*** Opening Data shown ***

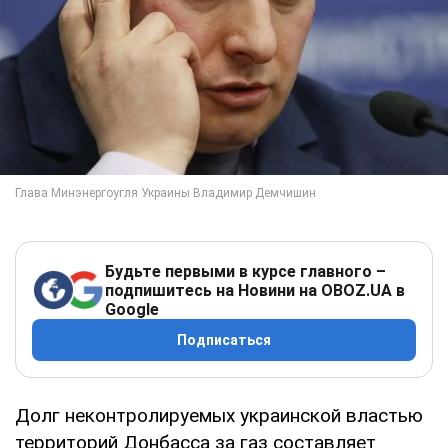
Будьте первыми в курсе главного –
подпишитесь на Новини на OBOZ.UA в
Google
Подписаться
Долг неконтролируемых украинской властью
территорий Донбасса за газ составляет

*** Closing Data shown ***

Please print the lines from the one containing "Подписаться" through the last line of the material, exactly, and leave out all other lines.

Подписаться
Долг неконтролируемых украинской властью
территорий Донбасса за газ составляет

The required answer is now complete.